Virtual or CT colonoscopy: This consists of a CT scan of your colon and rectum; a small catheter is placed inside your rectum and filled with air or carbon dioxide. The procedure takes about 10 minutes, and if your results are normal you’ll be asked to come back in five years. There’s no sedation or colon cleansing needed. You will need to drink a solution of a contrast medium for the scan, and there’s a very low level of radiation exposure. If polyps are discovered, your doctor won’t be able to remove them or take tissue samples. You’ll then need to have a colonoscopy, which may require a co-pay because some insurers will consider it “diagnostic” rather than “screening,” which really makes no sense. A colonoscopy is a colonoscopy.
Stool DNA test (Cologuard): With this approach, you collect a stool sample at home and mail it to the laboratory for testing. The results show whether you have DNA changes in cells, which could mean you have colon cancer or a precancerous condition. If normal, expect to be tested every three years. If not, you’ll be scheduled for a colonoscopy.
How do you decide which approach is right for you? I really appreciated what Daniel Reuland, director of the Carolina Cancer Screening Initiative at the UNC Lineberger Comprehensive Cancer Center in Chapel Hill, N.C., told me: “The best colon cancer screening test is the one the patient will do.”
To that end, Mayo Clinic has a digital brochure that helps patients decide, in consultation with their primary care physician, which method suits them best. Among the factors:
Convenience: How long does the test take, will you need sedation, how often does it need to be repeated and will you need other tests if the results are abnormal?
Cost and insurance: Most health insurance plans cover the cost of colorectal screening, but if the results show you need more tests or treatment you may be required to pay a deductible or co-pay.
Individual risk: If you have a history of polyps or a close relative who had the disease or if there is a family history of Lynch syndrome (also known as hereditary nonpolyposis colorectal cancer) or inflammatory bowel disease, your doctor may recommend a colonoscopy.
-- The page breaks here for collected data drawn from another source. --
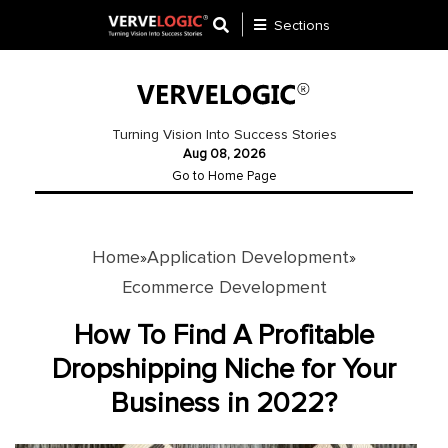
Sections
Application
Development
Turning Vision Into Success Stories
Aug 08, 2026
Ecommerce
Go to Home Page
Development
Software
Development
Home
Application Development
»
»
Ecommerce Development
Website
Development
How To Find A Profitable
Dropshipping Niche for Your
Payment
Gateway
Business in 2022?
Mobile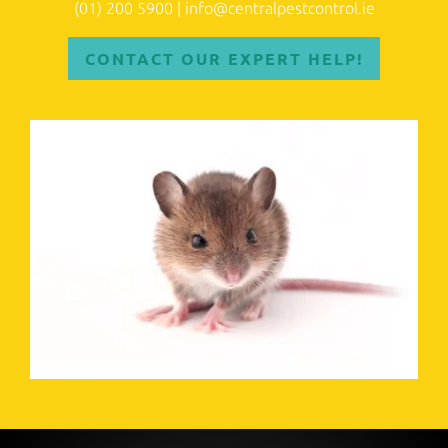
(01) 200 5900
|
info@centralpestcontrol.ie
CONTACT OUR EXPERT HELP!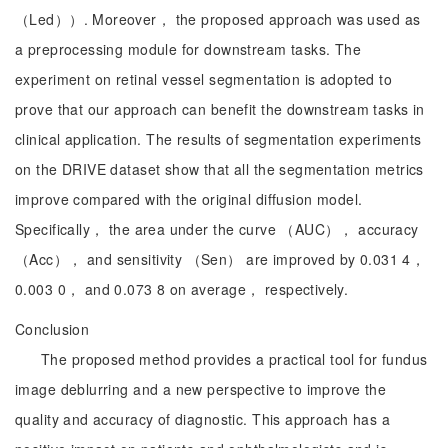
（Led））. Moreover， the proposed approach was used as
a preprocessing module for downstream tasks. The
experiment on retinal vessel segmentation is adopted to
prove that our approach can benefit the downstream tasks in
clinical application. The results of segmentation experiments
on the DRIVE dataset show that all the segmentation metrics
improve compared with the original diffusion model.
Specifically， the area under the curve （AUC）， accuracy
（Acc）， and sensitivity （Sen） are improved by 0.031 4，
0.003 0， and 0.073 8 on average， respectively.
Conclusion
The proposed method provides a practical tool for fundus
image deblurring and a new perspective to improve the
quality and accuracy of diagnostic. This approach has a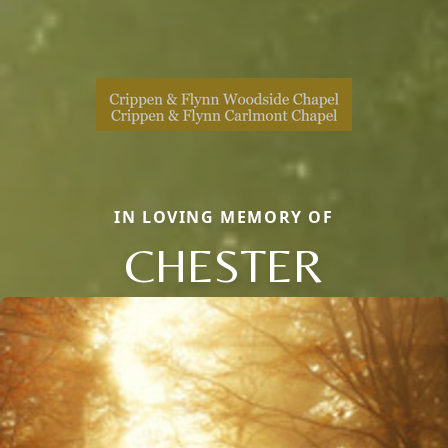
IN LOVING MEMORY OF
CHESTER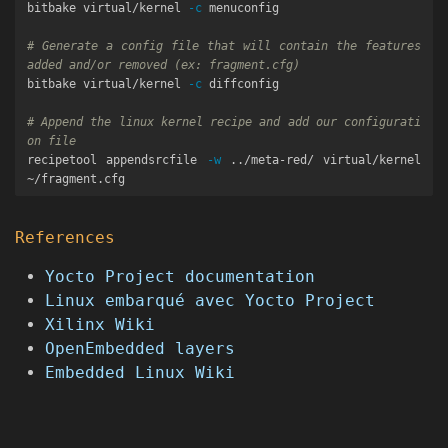
bitbake virtual/kernel 
-c
 menuconfig

# Generate a config file that will contain the features 
added and/or removed (ex: fragment.cfg)
bitbake virtual/kernel 
-c
 diffconfig

# Append the linux kernel recipe and add our configurati
on file
recipetool appendsrcfile 
-w
 ../meta-red/ virtual/kernel 
References
Yocto Project documentation
Linux embarqué avec Yocto Project
Xilinx Wiki
OpenEmbedded layers
Embedded Linux Wiki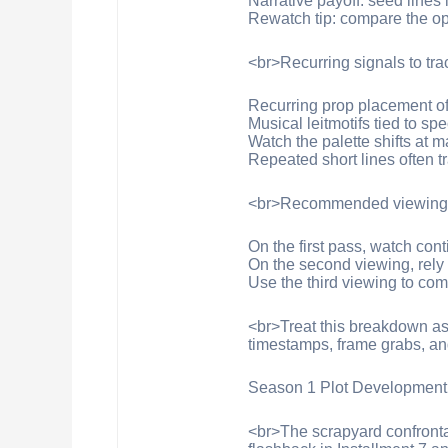
Narrative payoff: seed lines 
Rewatch tip: compare the ope
<br>Recurring signals to tr
Recurring prop placement ofte
Musical leitmotifs tied to sp
Watch the palette shifts at m
Repeated short lines often 
<br>Recommended viewing t
On the first pass, watch con
On the second viewing, rely
Use the third viewing to com
<br>Treat this breakdown as 
timestamps, frame grabs, and
Season 1 Plot Development
<br>The scrapyard confrontat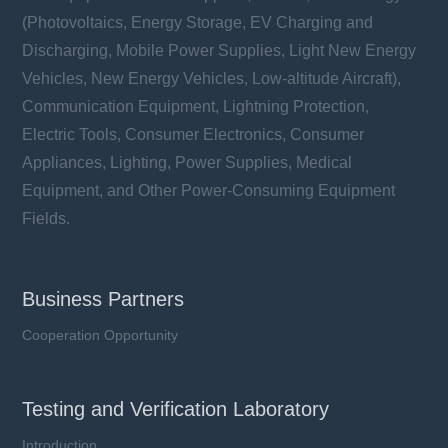
(Photovoltaics, Energy Storage, EV Charging and
Discharging, Mobile Power Supplies, Light New Energy
Vehicles, New Energy Vehicles, Low-altitude Aircraft),
Communication Equipment, Lightning Protection,
Electric Tools, Consumer Electronics, Consumer
Appliances, Lighting, Power Supplies, Medical
Equipment, and Other Power-Consuming Equipment
Fields.
Business Partners
Cooperation Opportunity
Testing and Verification Laboratory
Introduction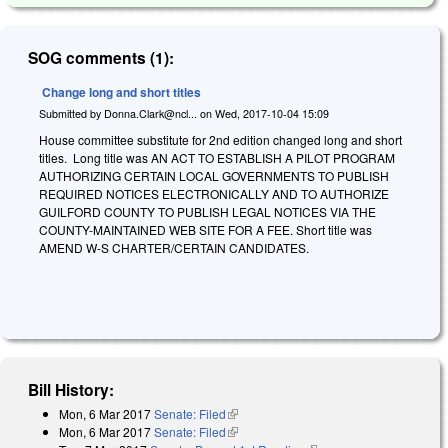
SOG comments (1):
Change long and short titles
Submitted by
Donna.Clark@ncl...
on
Wed, 2017-10-04 15:09
House committee substitute for 2nd edition changed long and short
titles. Long title was AN ACT TO ESTABLISH A PILOT PROGRAM
AUTHORIZING CERTAIN LOCAL GOVERNMENTS TO PUBLISH
REQUIRED NOTICES ELECTRONICALLY AND TO AUTHORIZE
GUILFORD COUNTY TO PUBLISH LEGAL NOTICES VIA THE
COUNTY-MAINTAINED WEB SITE FOR A FEE. Short title was
AMEND W-S CHARTER/CERTAIN CANDIDATES.
Bill History:
Mon, 6 Mar 2017
Senate: Filed
(link is external)
Mon, 6 Mar 2017
Senate: Filed
(link is external)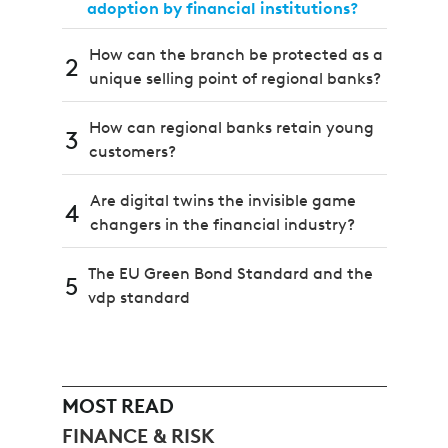
adoption by financial institutions?
How can the branch be protected as a
2
unique selling point of regional banks?
How can regional banks retain young
3
customers?
Are digital twins the invisible game
4
changers in the financial industry?
The EU Green Bond Standard and the
5
vdp standard
MOST READ
FINANCE & RISK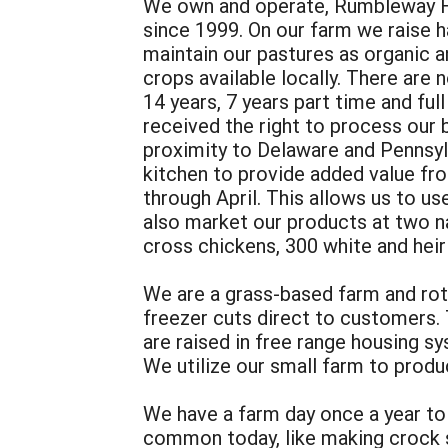
We own and operate, Rumbleway Fa
since 1999. On our farm we raise ha
maintain our pastures as organic 
crops available locally. There are
14 years, 7 years part time and ful
received the right to process our
proximity to Delaware and Pennsylv
kitchen to provide added value fr
through April. This allows us to 
also market our products at two n
cross chickens, 300 white and heir
We are a grass-based farm and rot
freezer cuts direct to customers. 
are raised in free range housing 
We utilize our small farm to produ
We have a farm day once a year to
common today, like making crock sa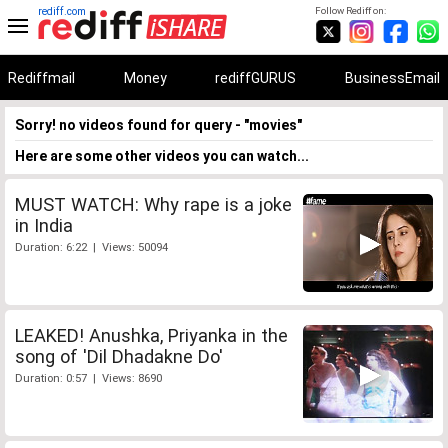
rediff.com
Follow Rediff on:
Rediffmail
Money
rediffGURUS
BusinessEmail
Sorry! no videos found for query - "movies"
Here are some other videos you can watch...
MUST WATCH: Why rape is a joke
in India
Duration: 6:22 | Views: 50094
LEAKED! Anushka, Priyanka in the
song of 'Dil Dhadakne Do'
Duration: 0:57 | Views: 8690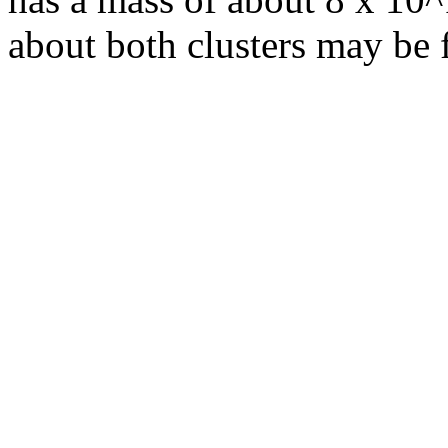
about both clusters may be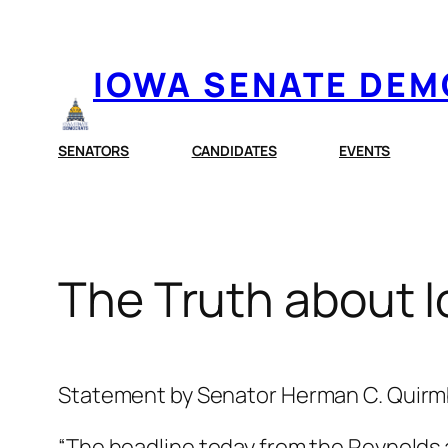
Skip
to
IOWA SENATE DE
content
SENATORS
CANDIDATES
EVENTS
The Truth about
Statement by Senator Herman C. Quir
“The headline today from the Reynolds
Feelings about tests: Some methods have higher rates of finding cancer or polyps. Some are more of a bother to prepare for. Some have higher or lower risks of complications. Again, experts recommend you talk with your doctor.
While researching this column, I heard from a friend who had lost three siblings to cancer within a five-year period — two of them to breast and one to colon.
His sisters had avoided mammograms even though they had been recommended. His brother, age 50 at the time of diagnosis, had actually had colon cancer symptoms for several years but wasn’t eligible for no-cost screening because of the guidelines then in place. “He kept delaying until it was late and he was Stage 4. He died at age 55.”
What did my friend learn? “Being proactive about my health, I know, has prevented the same fate as my siblings.”
Or, I might put it this way: Screening matters. It really matters.